§ REQUIREMENT
The string "Aceh" may appear on lines of the entries below; report how many such lines there are, and only that.

--*--

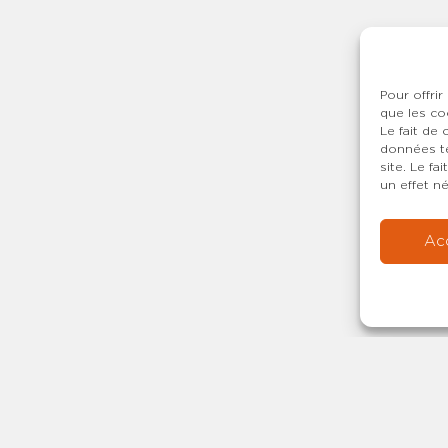
Pour offrir
que les co
Le fait de
données te
site. Le f
un effet né
Ac
Copyright © 20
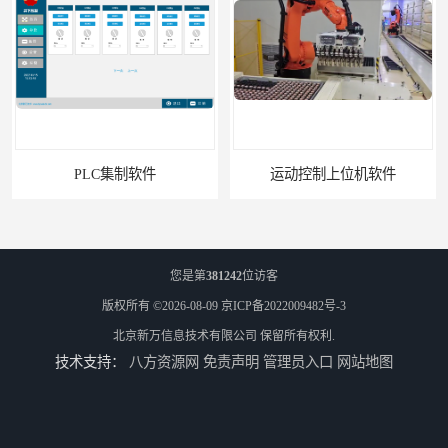
PLC集制软件
运动控制上位机软件
您是第
381242
位访客
版权所有 ©2026-08-09
京ICP备2022009482号-3
北京新万信息技术有限公司
保留所有权利.
技术支持：
八方资源网
免责声明
管理员入口
网站地图
精确称重上位机软件
汽车电子锁生产线上位机定制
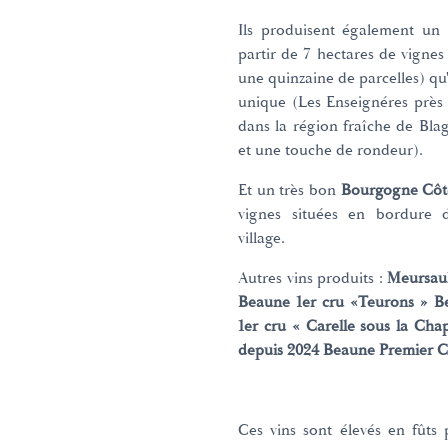
Ils produisent également u
partir de 7 hectares de vignes
une quinzaine de parcelles) qu
unique (Les Enseignéres près
dans la région fraîche de Blag
et une touche de rondeur).
Et un très bon
Bourgogne Côt
vignes situées en bordure d
village.
Autres vins produits :
Meursaul
Beaune 1er cru «Teurons » B
1er cru « Carelle sous la Cha
depuis 2024 Beaune Premier Cr
Ces vins sont élevés en fûts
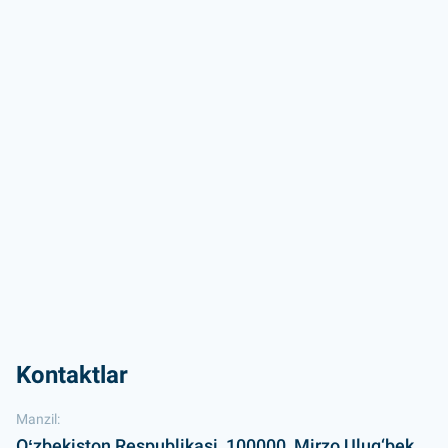
Kontaktlar
Manzil:
Oʻzbekiston Respublikasi, 100000, Mirzo Ulug‘bek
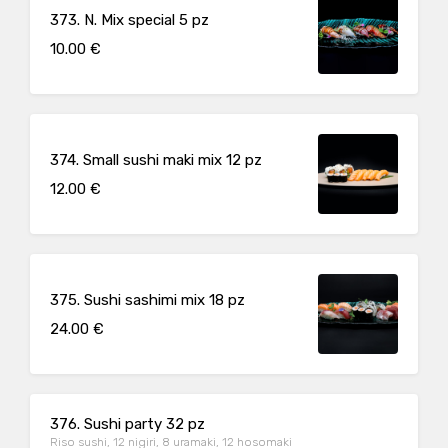
373. N. Mix special 5 pz
10.00 €
374. Small sushi maki mix 12 pz
12.00 €
375. Sushi sashimi mix 18 pz
24.00 €
376. Sushi party 32 pz
Riso sushi, 12 nigiri, 8 uramaki, 12 hosomaki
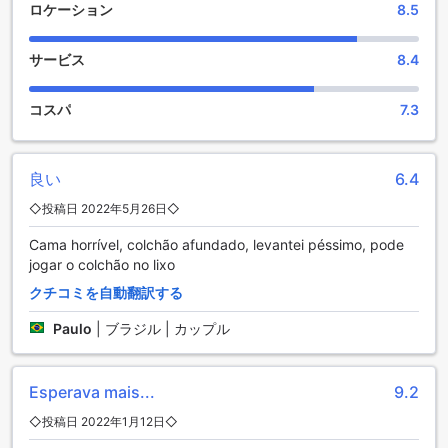
提供し、心地よいマッサージやトリートメントで心身をリフ
ロケーション
8.5
レッシュさせてくれます。ラディソン ホテル アルファヴィル
のエンターテイメント施設で、快適な滞在をお楽しみくださ
サービス
8.4
い。
充実したスポーツ施設でアクティブな滞在を
コスパ
7.3
ラディソン ホテル アルファヴィルは、バルエリに位置するス
ポーツ施設が充実したホテルです。屋内プールやフィットネ
良い
6.4
スセンター、屋外プールなど、さまざまなスポーツ施設を提
供しています。屋内プールは、いつでも快適に泳ぐことがで
◇投稿日 2022年5月26日◇
きる場所です。また、フィットネスセンターでは、最新のト
Cama horrível, colchão afundado, levantei péssimo, pode
レーニング機器を使用して、自分のペースでエクササイズを
jogar o colchão no lixo
楽しむことができます。屋外プールは、美しい景色を眺めな
がらリラックスした時間を過ごすことができる場所です。さ
クチコミを自動翻訳する
らに、ホテル周辺にはハイキングコースもあり、自然の中で
アクティブなアクティビティを楽しむことができます。さら
Paulo
|
ブラジル | カップル
に、無料のフィットネスセンターも利用できるので、いつで
も健康的なライフスタイルを維持することができます。
Esperava mais...
9.2
便利な施設が揃ったラディソン ホテル アルファヴィル
◇投稿日 2022年1月12日◇
ラディソン ホテル アルファヴィルは、快適な滞在をサポート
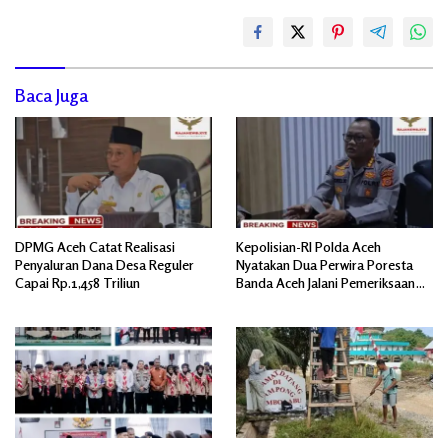
Baca Juga
DPMG Aceh Catat Realisasi
Kepolisian-RI Polda Aceh
Penyaluran Dana Desa Reguler
Nyatakan Dua Perwira Poresta
Capai Rp.1,458 Triliun
Banda Aceh Jalani Pemeriksaan
Divpropam Mabes Polri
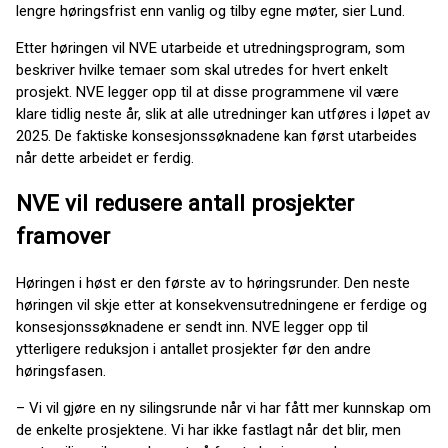
lengre høringsfrist enn vanlig og tilby egne møter, sier Lund.
Etter høringen vil NVE utarbeide et utredningsprogram, som
beskriver hvilke temaer som skal utredes for hvert enkelt
prosjekt. NVE legger opp til at disse programmene vil være
klare tidlig neste år, slik at alle utredninger kan utføres i løpet av
2025. De faktiske konsesjonssøknadene kan først utarbeides
når dette arbeidet er ferdig.
NVE vil redusere antall prosjekter
framover
Høringen i høst er den første av to høringsrunder. Den neste
høringen vil skje etter at konsekvensutredningene er ferdige og
konsesjonssøknadene er sendt inn. NVE legger opp til
ytterligere reduksjon i antallet prosjekter før den andre
høringsfasen.
– Vi vil gjøre en ny silingsrunde når vi har fått mer kunnskap om
de enkelte prosjektene. Vi har ikke fastlagt når det blir, men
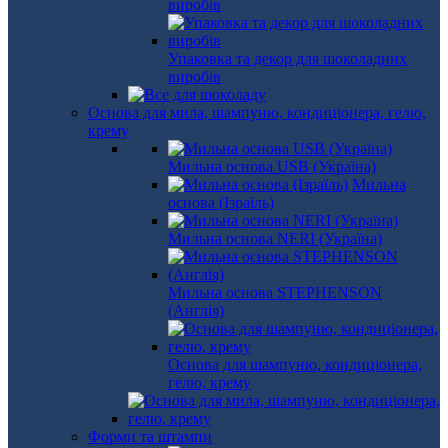
виробів
Упаковка та декор для шоколадних
виробів
Основа для мила, шампуню, кондиціонера, гелю,
крему
Мильна основа USB (Україна)
Мильна
основа (Ізраїль)
Мильна основа NERI (Україна)
Мильна основа STEPHENSON
(Англія)
Основа для шампуню, кондиціонера,
гелю, крему
Форми та штампи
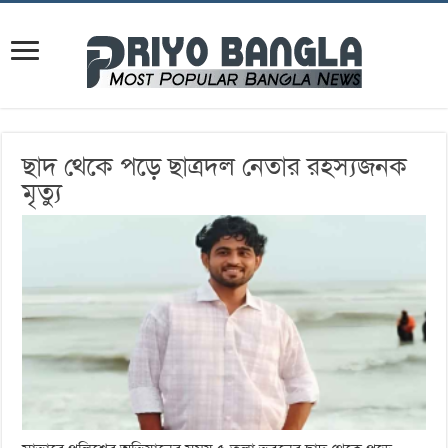
ছাদ থেকে পড়ে ছাত্রদল নেতার রহস্যজনক
মৃত্যু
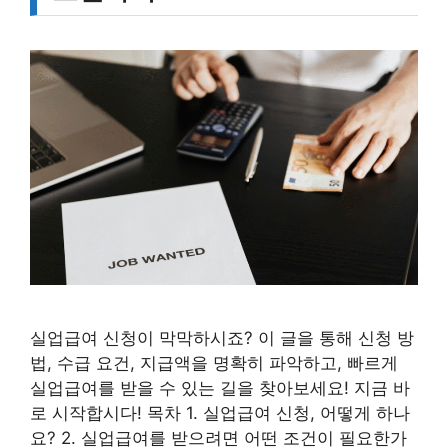
실업급여 신청이 막막하시죠? 이 글을 통해 신청 방
법, 수급 요건, 지급액을 명확히 파악하고, 빠르게
실업급여를 받을 수 있는 길을 찾아보세요! 지금 바
로 시작합시다! 목차 1. 실업급여 신청, 어떻게 하나
요? 2. 실업급여를 받으려면 어떤 조건이 필요한가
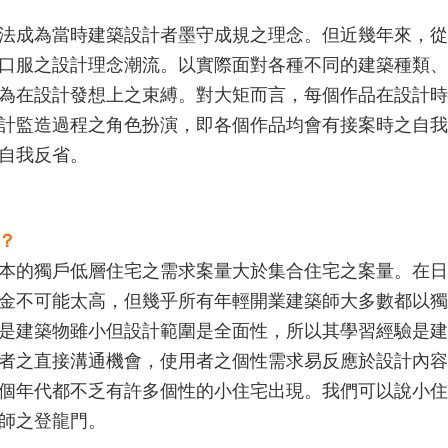
法成為當時建築設計者墨守成規之理念。但近幾年來，從
口服之設計理念潮流。以實際面對各種不同的建築種類、
為在設計發想上之束縛。對大矩而言，每個作品在設計時
計監造過程之角色扮演，即各個作品均會有接案時之自我
自我反省。
？
本的獨戶低層住宅之需求案量大於集合住宅之案量。在日
金不可能太高，但幾乎所有年輕開業建築師大多數都以獨
是建築物雖小但設計範圍是全面性，所以其學習經驗是建
者之直接溝通機會，使用者之個性需求易反應於設計內容
個年代都不乏有許多個性的小住宅出現。我們可以說小住
師之登龍門。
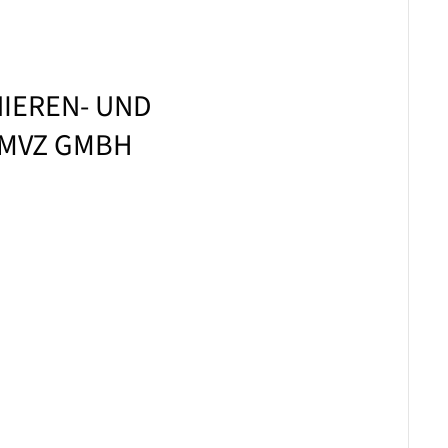
NIEREN- UND
MVZ GMBH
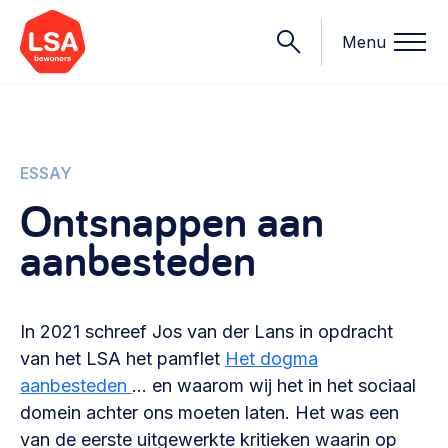
Menu
Onderwerpen
ESSAY
Ontsnappen aan
Wat we doen
aanbesteden
Starten van een initiatief
Rechtsvormen, positionering, organisatiemodellen >
Onze leden
Financiën
In 2021 schreef Jos van der Lans in opdracht
Financieringsvormen, administratie, begroting en omzet >
Contact
van het LSA het pamflet
Het dogma
aanbesteden
… en waarom wij het in het sociaal
Organisatie en beheer
domein achter ons moeten laten. Het was een
Bestuur, horeca, evenementen, verhuur en communicatie >
Nieuws
van de eerste uitgewerkte kritieken waarin op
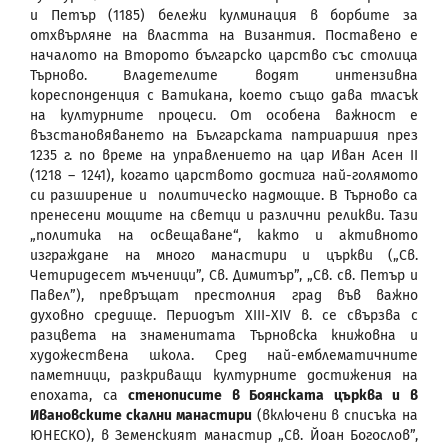
и Петър (1185) бележи кулминация в борбите за
отхвърляне на властта на Византия. Поставено е
началото на Второто българско царство със столица
Търново. Владетелите водят интензивна
кореспонденция с Ватикана, което също дава тласък
на културните процеси. От особена важност е
възстановяването на Българската патриаршия през
1235 г. по време на управлението на цар Иван Асен II
(1218 – 1241), когато царството достига най-голямото
си разширение и политическо надмощие. В Търново са
пренесени мощите на светци и различни реликви. Тази
„политика на освещаване“, както и активното
изграждане на много манастири и църкви („Св.
Четиридесет мъченици”, Св. Димитър”, „Св. св. Петър и
Павел”), превръщат престолния град във важно
духовно средище. Периодът XIII-XIV в. се свързва с
разцвета на знаменитата Търновска книжовна и
художествена школа. Сред най-емблематичните
паметници, разкриващи културните достижения на
епохата, са
стенописите в Боянската църква и в
Ивановските скални манастири
(включени в списъка на
ЮНЕСКО), в Земенският манастир „Св. Йоан Богослов”,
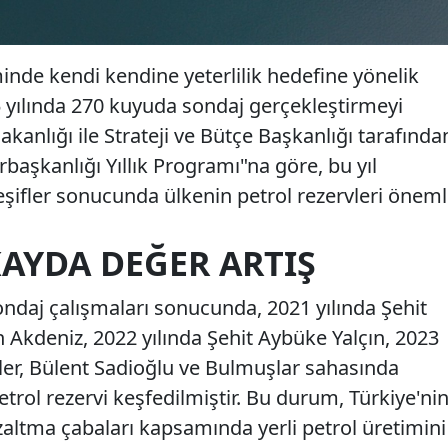
minde kendi kendine yeterlilik hedefine yönelik
 yılında 270 kuyuda sondaj gerçekleştirmeyi
akanlığı ile Strateji ve Bütçe Başkanlığı tarafında
başkanlığı Yıllık Programı"na göre, bu yıl
keşifler sonucunda ülkenin petrol rezervleri öneml
AYDA DEĞER ARTIŞ
ndaj çalışmaları sonucunda, 2021 yılında Şehit
Akdeniz, 2022 yılında Şehit Aybüke Yalçın, 2023
ler, Bülent Sadioğlu ve Bulmuşlar sahasında
trol rezervi keşfedilmiştir. Bu durum, Türkiye'ni
azaltma çabaları kapsamında yerli petrol üretimini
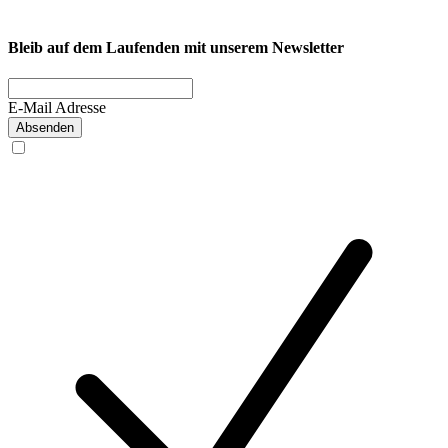
Privatkunde
Bleib auf dem Laufenden mit unserem Newsletter
E-Mail Adresse
Absenden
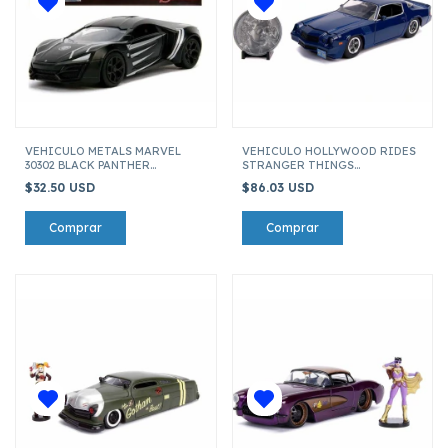
VEHICULO METALS MARVEL
VEHICULO HOLLYWOOD RIDES
30302 BLACK PANTHER
STRANGER THINGS
LYKAN HYPERSPORT ESCALA 1:32
31110 CHEVY CAMARO Z28 1979 ESCA
$32.50 USD
$86.03 USD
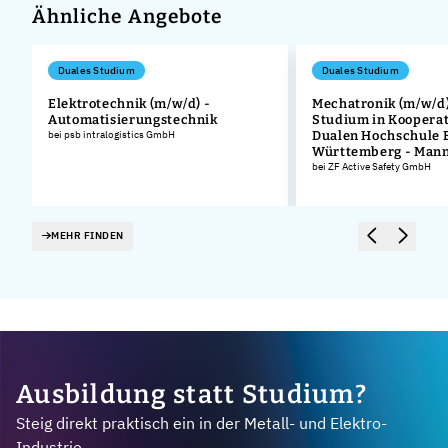
Ähnliche Angebote
Duales Studium
Duales Studium
Elektrotechnik (m/w/d) -
Mechatronik (m/w/d)
Automatisierungstechnik
Studium in Kooperat
bei psb intralogistics GmbH
Dualen Hochschule 
Württemberg - Man
bei ZF Active Safety GmbH
MEHR FINDEN
Ausbildung statt Studium?
Steig direkt praktisch ein in der Metall- und Elektro-
Industrie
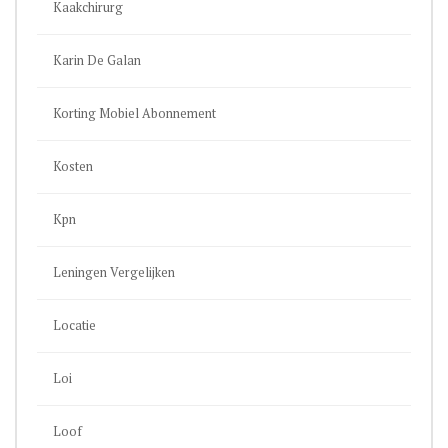
Kaakchirurg
Karin De Galan
Korting Mobiel Abonnement
Kosten
Kpn
Leningen Vergelijken
Locatie
Loi
Loof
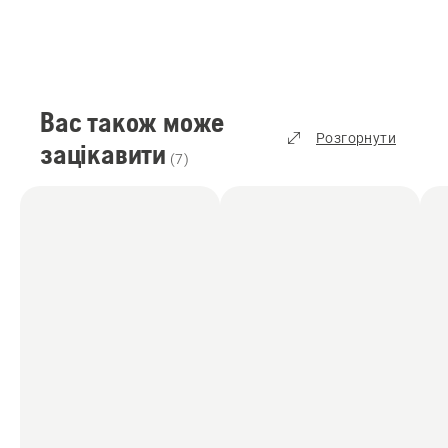
Вас також може
Розгорнути
зацікавити
(
7
)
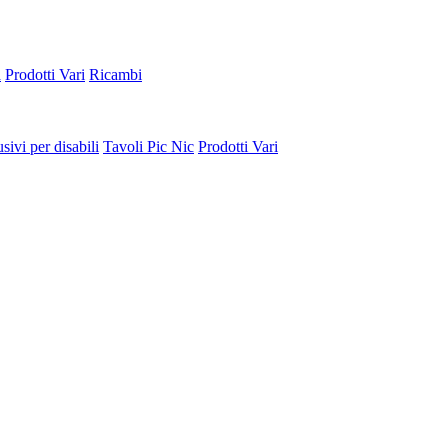
a
Prodotti Vari
Ricambi
sivi per disabili
Tavoli Pic Nic
Prodotti Vari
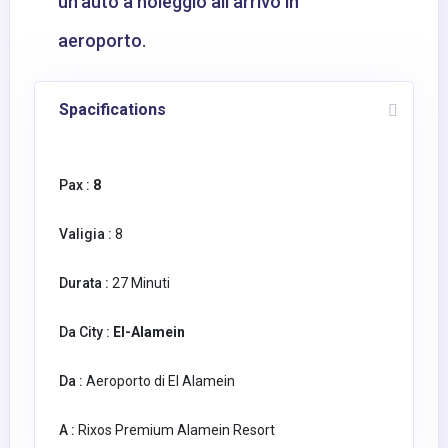
un'auto a noleggio all'arrivo in
aeroporto.
Spacifications
Pax :
8
Valigia :
8
Durata :
27 Minuti
Da City :
El-Alamein
Da :
Aeroporto di El Alamein
A :
Rixos Premium Alamein Resort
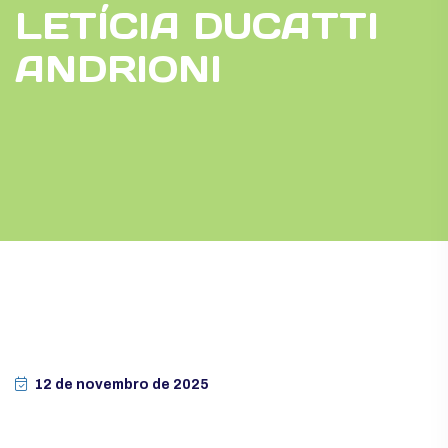
LETÍCIA DUCATTI
ANDRIONI
12 de novembro de 2025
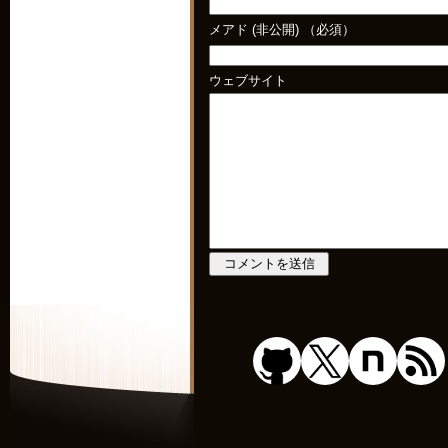
メアド (非公開) （必須）
ウェブサイト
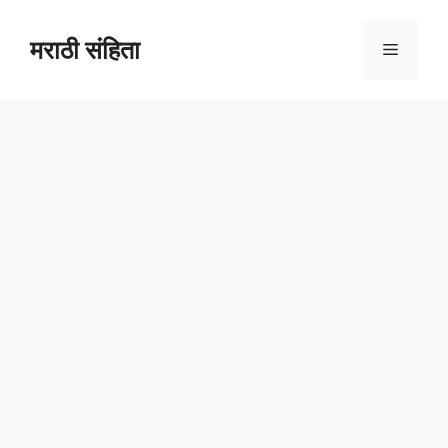
Skip
to
मराठी संहिता
Menu
content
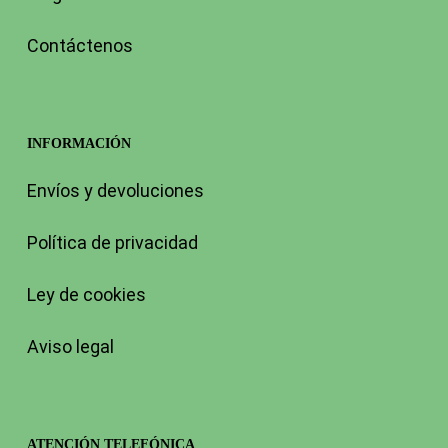
Contáctenos
INFORMACIÓN
Envíos y devoluciones
Política de privacidad
Ley de cookies
Aviso legal
ATENCIÓN TELEFÓNICA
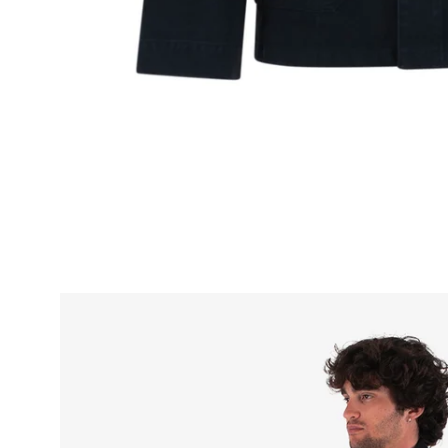
Apri
lightbox
dell'immagine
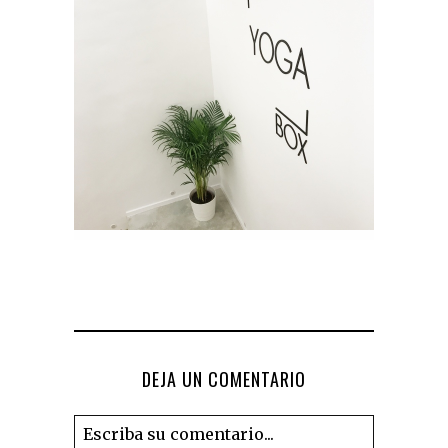
DEJA UN COMENTARIO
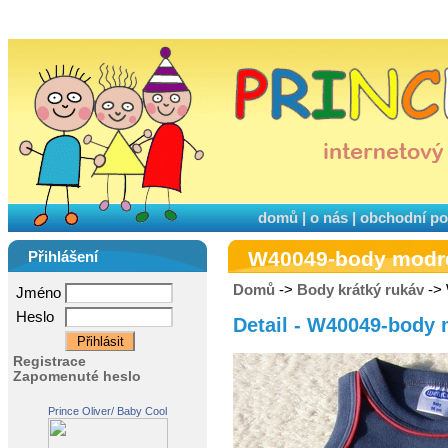
domů
|
o nás
|
obchodní p
W40049-body modr
Přihlášení
Domů
->
Body krátký rukáv
->
Jméno
Heslo
Detail - W40049-body
Registrace
Zapomenuté heslo
Prince Oliver/ Baby Cool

--*--

§ OUTPUT OF THE EXERCISE
3